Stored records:
"""

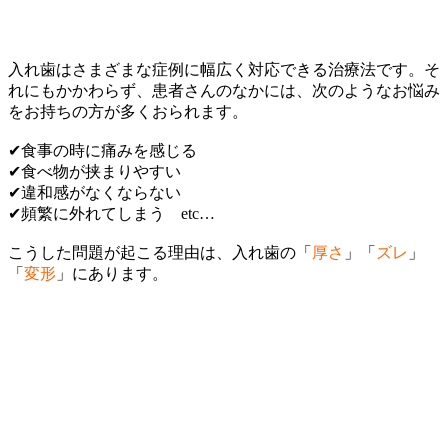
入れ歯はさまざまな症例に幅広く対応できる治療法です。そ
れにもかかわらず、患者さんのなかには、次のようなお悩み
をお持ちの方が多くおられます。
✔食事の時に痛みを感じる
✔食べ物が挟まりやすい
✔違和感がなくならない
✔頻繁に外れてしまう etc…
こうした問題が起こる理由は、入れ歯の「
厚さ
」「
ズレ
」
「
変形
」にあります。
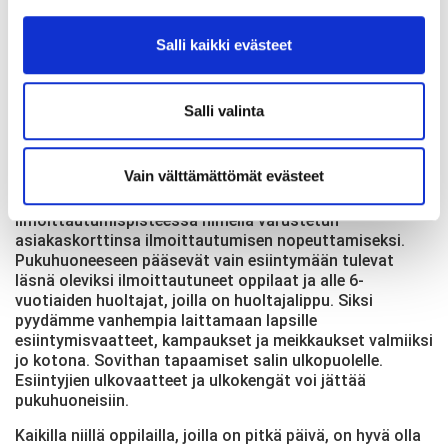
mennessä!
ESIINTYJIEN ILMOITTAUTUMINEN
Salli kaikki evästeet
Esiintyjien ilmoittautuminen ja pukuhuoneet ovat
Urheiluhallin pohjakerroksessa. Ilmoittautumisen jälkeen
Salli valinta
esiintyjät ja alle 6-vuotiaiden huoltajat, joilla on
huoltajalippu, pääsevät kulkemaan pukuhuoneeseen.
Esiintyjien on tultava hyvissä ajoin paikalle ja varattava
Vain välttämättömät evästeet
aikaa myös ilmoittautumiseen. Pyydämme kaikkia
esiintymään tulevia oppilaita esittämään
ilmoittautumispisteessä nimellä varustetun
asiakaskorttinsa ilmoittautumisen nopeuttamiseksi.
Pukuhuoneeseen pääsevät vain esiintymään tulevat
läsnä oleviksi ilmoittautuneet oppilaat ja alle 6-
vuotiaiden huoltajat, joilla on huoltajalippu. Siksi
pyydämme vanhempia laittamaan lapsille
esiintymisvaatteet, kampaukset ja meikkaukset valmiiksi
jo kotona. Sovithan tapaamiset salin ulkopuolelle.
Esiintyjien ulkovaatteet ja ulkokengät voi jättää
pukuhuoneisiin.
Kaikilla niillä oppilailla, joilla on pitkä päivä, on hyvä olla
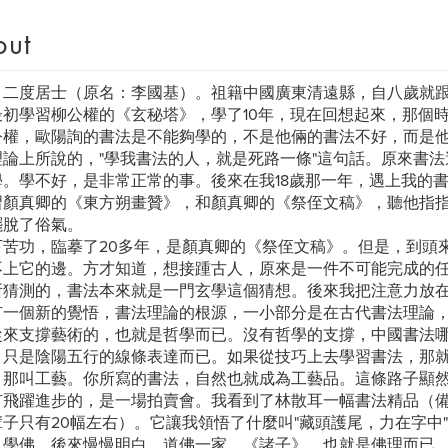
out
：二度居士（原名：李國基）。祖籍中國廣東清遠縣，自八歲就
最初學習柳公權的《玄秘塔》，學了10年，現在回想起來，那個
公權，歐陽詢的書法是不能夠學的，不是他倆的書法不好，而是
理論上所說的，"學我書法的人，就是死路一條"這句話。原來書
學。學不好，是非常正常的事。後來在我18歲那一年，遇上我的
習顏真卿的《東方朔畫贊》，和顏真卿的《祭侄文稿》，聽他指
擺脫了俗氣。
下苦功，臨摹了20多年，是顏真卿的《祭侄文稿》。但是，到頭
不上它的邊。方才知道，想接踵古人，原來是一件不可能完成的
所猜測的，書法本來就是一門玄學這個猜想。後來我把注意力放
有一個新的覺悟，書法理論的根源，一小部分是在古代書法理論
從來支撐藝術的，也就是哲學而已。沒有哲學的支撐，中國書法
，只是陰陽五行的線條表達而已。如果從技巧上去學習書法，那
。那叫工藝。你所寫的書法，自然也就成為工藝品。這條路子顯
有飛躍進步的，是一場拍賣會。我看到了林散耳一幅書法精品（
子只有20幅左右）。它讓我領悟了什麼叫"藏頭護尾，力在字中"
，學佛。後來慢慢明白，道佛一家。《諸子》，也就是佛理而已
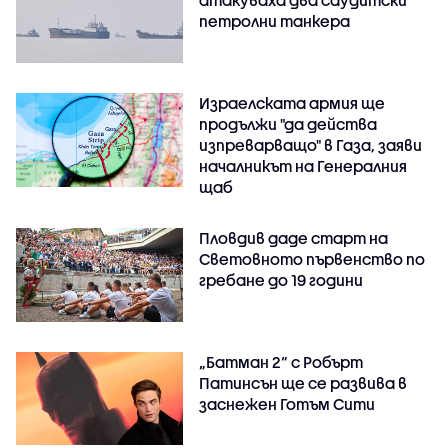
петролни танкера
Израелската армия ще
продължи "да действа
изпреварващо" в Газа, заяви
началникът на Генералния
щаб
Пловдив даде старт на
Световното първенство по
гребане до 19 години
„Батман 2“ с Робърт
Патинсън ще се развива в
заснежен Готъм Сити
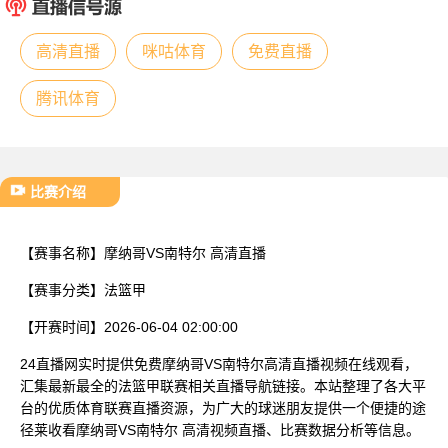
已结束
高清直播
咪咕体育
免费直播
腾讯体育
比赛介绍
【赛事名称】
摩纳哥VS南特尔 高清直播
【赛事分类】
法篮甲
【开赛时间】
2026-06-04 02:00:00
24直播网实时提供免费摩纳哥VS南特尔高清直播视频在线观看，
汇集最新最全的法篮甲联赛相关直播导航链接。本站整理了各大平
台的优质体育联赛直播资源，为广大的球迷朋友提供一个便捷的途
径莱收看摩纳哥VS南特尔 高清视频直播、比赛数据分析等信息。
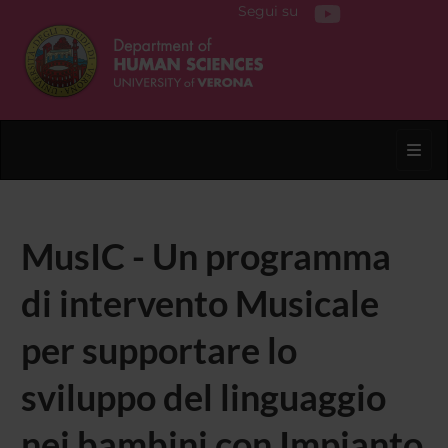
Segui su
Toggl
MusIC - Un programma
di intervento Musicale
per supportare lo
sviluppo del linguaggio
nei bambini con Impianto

"""

### Exercise details
Repeat, with no pictures, each line from the beginning of the data through the line containing "huoltajalippu, pääsevät kulkemaan", inclusive.

### Response
入れ歯はさまざまな症例に幅広く対応できる治療法です。そ
れにもかかわらず、患者さんのなかには、次のようなお悩み
をお持ちの方が多くおられます。
✔食事の時に痛みを感じる
✔食べ物が挟まりやすい
✔違和感がなくならない
✔頻繁に外れてしまう etc…
こうした問題が起こる理由は、入れ歯の「
厚さ
」「
ズレ
」
「
変形
」にあります。
mennessä!
ESIINTYJIEN ILMOITTAUTUMINEN
Salli kaikki evästeet
Esiintyjien ilmoittautuminen ja pukuhuoneet ovat
Urheiluhallin pohjakerroksessa. Ilmoittautumisen jälkeen
Salli valinta
esiintyjät ja alle 6-vuotiaiden huoltajat, joilla on
huoltajalippu, pääsevät kulkemaan pukuhuoneeseen.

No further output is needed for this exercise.